__Goal of the exercise__:
Which lines run from the one containing "います。うね状のストライプ柄が特徴です。肌側はフラットにな" to the end of the entries? Copy them exactly, both ends included, and give nothing else.

Stored items from a collection:

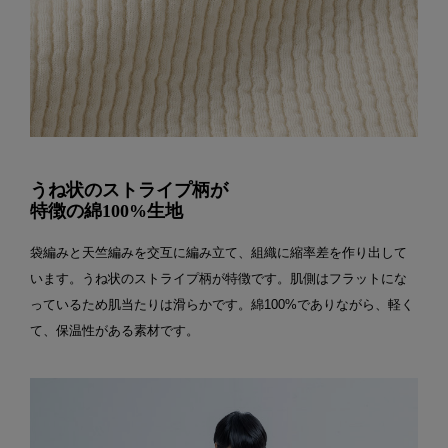
うね状のストライプ柄が
特徴の綿100%生地
袋編みと天竺編みを交互に編み立て、組織に縮率差を作り出して
います。うね状のストライプ柄が特徴です。肌側はフラットにな
っているため肌当たりは滑らかです。綿100%でありながら、軽く
て、保温性がある素材です。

__Solution for this exercise__:
います。うね状のストライプ柄が特徴です。肌側はフラットにな
っているため肌当たりは滑らかです。綿100%でありながら、軽く
て、保温性がある素材です。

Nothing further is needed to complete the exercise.